Provisional Application 62/383,287 filed Sep. 2, 2016.
BACKGROUND OF THE INVENTION
[0002] Tremors of various extremities of the human body are common
movement disorders, characterized by rhythmic oscillations of the
extremity around one or more joints. One of the most important
characteristics to be assessed in a patient's tremor is the tremor
frequency, which is measured in oscillations per second or cycles
per second (Hz). Another important characteristic of tremor is
amplitude, which is the linear or angular displacement of the limb
or body part. Tremor amplitude is measured in millimeters or
degrees. Tremor frequency and amplitude can be measured to a
relatively high degree of accuracy by known apparatus and
methods.
[0003] Tremors which are caused by Parkinson's disease, i.e.,
Parkinsonian tremor, and essential tremor can significantly impact
the quality of life of the person suffering from these maladies.
Daily functions, such as eating, combing one's hair, brushing
teeth, etc.,--which functions are generally taken for granted by
persons without tremors--can be demanding and frustrating exercises
for those suffering from tremors. Tremor magnitude is frequently
reported as being the greater problem from persons suffering from
the disorder, because it has a greater impact on a person's ability
to perform these daily activities.
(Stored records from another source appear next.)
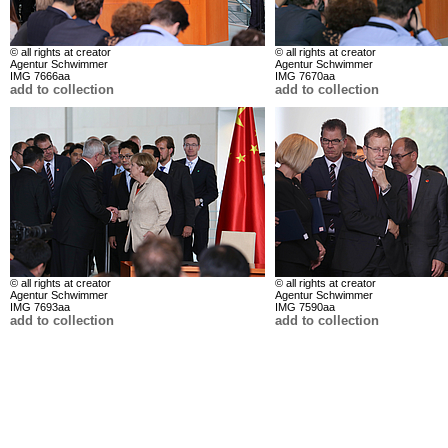
© all rights at creator
© all rights at creator
Agentur Schwimmer
Agentur Schwimmer
IMG 7666aa
IMG 7670aa
add to collection
add to collection
© all rights at creator
© all rights at creator
Agentur Schwimmer
Agentur Schwimmer
IMG 7693aa
IMG 7590aa
add to collection
add to collection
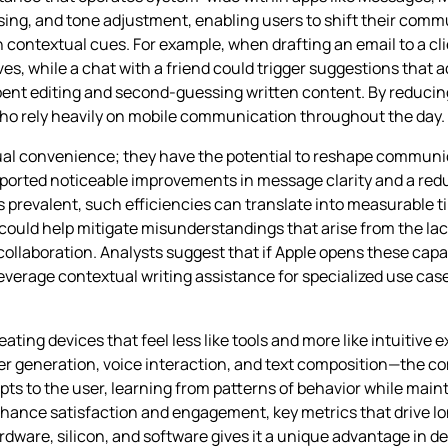
ing, and tone adjustment, enabling users to shift their comm
 contextual cues. For example, when drafting an email to a cli
ves, while a chat with a friend could trigger suggestions that
ent editing and second‑guessing written content. By reducing 
s who rely heavily on mobile communication throughout the day.
dual convenience; they have the potential to reshape commun
eported noticeable improvements in message clarity and a red
s prevalent, such efficiencies can translate into measurable t
ould help mitigate misunderstandings that arise from the lac
llaboration. Analysts suggest that if Apple opens these capab
verage contextual writing assistance for specialized use cases 
eating devices that feel less like tools and more like intuitive 
er generation, voice interaction, and text composition—the c
apts to the user, learning from patterns of behavior while main
nhance satisfaction and engagement, key metrics that drive lo
rdware, silicon, and software gives it a unique advantage in de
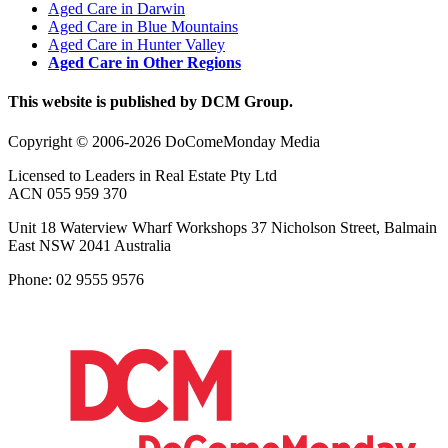
Aged Care in Darwin
Aged Care in Blue Mountains
Aged Care in Hunter Valley
Aged Care in Other Regions
This website is published by DCM Group.
Copyright © 2006-2026 DoComeMonday Media
Licensed to Leaders in Real Estate Pty Ltd
ACN 055 959 370
Unit 18 Waterview Wharf Workshops 37 Nicholson Street, Balmain
East NSW 2041 Australia
Phone: 02 9555 9576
Because of these issues, a
variety of solutions to tremors have been proposed to provide
relief from persons suffering from tremor.
[0004] While drug therapy has been employed to provide relief for
persons suffering from these tremors, the expense and potential
side effects of the treatment can be an obstacle. There have also
been efforts to provide relief without using drugs utilizing
elector-mechanical or mechanical devices. For example, one device
utilizes a wearable tremor suppression exoskeleton, which appears
as a robotic external structure. In the absence of external forces,
this device applies dynamic internal forces on the upper limb
programmed to reduce the tremor by applying biomechanical loads.
Another device is a wearable orthosis which uses a DC motor to
reduce tremors at each joint. Some tremor suppression devices
attempt to suppress the tremors by application of pressure at a
specific location on a human extremity to induce a tremor
suppressing stimulus. Another device uses a forearm, wrist and
splint to attach at least one gyroscope. Other devices utilize
braces having compartments containing a viscous fluid to dampen
wrist flexion and extension tremor. Another device is a weighted
glove which is customizable by size. Patients are able to adjust
the weight of the glove by filling integrated pockets in the glove
with circular weight disks.
[0005] With many of the known devices, the persons wearing the
devices have complained that the devices are bulky, uncomfortable,
unsightly, too heavy, or simply did not provide a satisfactory
solution to their tremor problem.
[0006] Thus, there is a need for a simple, relatively light,
inconspicuous and effective device which suppresses tremors caused
by Parkinson's disease and essential tremor.
SUMMARY OF THE INVENTION
[0007] Embodiments of the present invention provide a solution to
the need identified above. Embodiments of the invention create
neutralizing forces which cancel or reduce the magnitude of the
tremor experienced by the person wearing the device. Parkinsonian
tremor typically has a frequency in the range of 3-7 Hz, while
essential tremor typically has a frequency in the range of 4-12 Hz.
The tremors may have a vertical component, a horizontal component,
and a rotational component.
[0008] Embodiments of the invention comprise a plurality of housing
members flexibly connected together. Each housing member contains a
mass which is translatable along an axis between a proximal limit
and a distal limit, and a neutral position midway between the
proximal limit and the distal limit, where, following imposition of
a force having a component along the axis, a biasing means returns
the mass to the neutral position.
[0009] The plurality of housing members in an embodiment of the
invention may comprise a first housing member, a second housing
member, a third housing member and a fourth housing member. The
first housing member may have a first proximal sidewall and a first
distal sidewall, where the first proximal sidewall and the first
distal sidewall are in opposite facing spaced-apart relation. A
first mass is disposed between the first proximal side wall and the
first distal side wall, where the first mass may have a first
proximal side and a first distal side. A first proximal spring is
disposed between the first proximal side wall and the first
proximal side of the first mass, and a first distal spring is
disposed between the first distal side wall and the first distal
side of the first mass.
[0010] Likewise, the second housing member may have a second
proximal sidewall and a second distal sidewall in opposite facing
spaced-apart relation. A second mass is disposed between the second
proximal side wall and the second distal side wall, where the
second mass has a second proximal side and a second distal side. A
second proximal spring disposed between the second proximal side
wall and the second proximal side of the second mass, and a second
distal spring is disposed between the second distal side wall and
the second distal side of the second mass.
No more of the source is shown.